- What the task asks -
How many lines in the listing below include the word "عمرو"? Reply with the count alone.

Material provided Start Marker

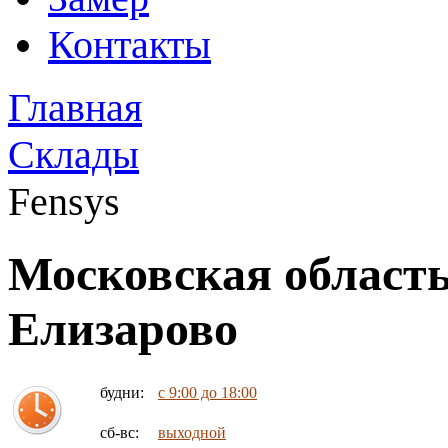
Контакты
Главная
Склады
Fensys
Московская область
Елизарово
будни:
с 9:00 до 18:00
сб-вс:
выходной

Material provided End Marker
Material provided Start Marker

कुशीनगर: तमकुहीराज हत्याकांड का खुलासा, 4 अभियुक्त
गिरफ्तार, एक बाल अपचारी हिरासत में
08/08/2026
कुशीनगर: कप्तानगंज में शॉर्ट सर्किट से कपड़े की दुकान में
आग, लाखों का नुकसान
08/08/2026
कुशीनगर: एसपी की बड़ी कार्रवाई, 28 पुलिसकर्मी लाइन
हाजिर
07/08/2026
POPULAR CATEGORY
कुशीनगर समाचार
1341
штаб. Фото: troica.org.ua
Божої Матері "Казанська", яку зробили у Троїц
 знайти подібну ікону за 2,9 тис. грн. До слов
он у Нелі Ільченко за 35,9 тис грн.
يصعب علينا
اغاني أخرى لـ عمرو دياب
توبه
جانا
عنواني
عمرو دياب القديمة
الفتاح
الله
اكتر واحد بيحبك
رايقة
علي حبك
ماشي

Material provided End Marker

- Response -
2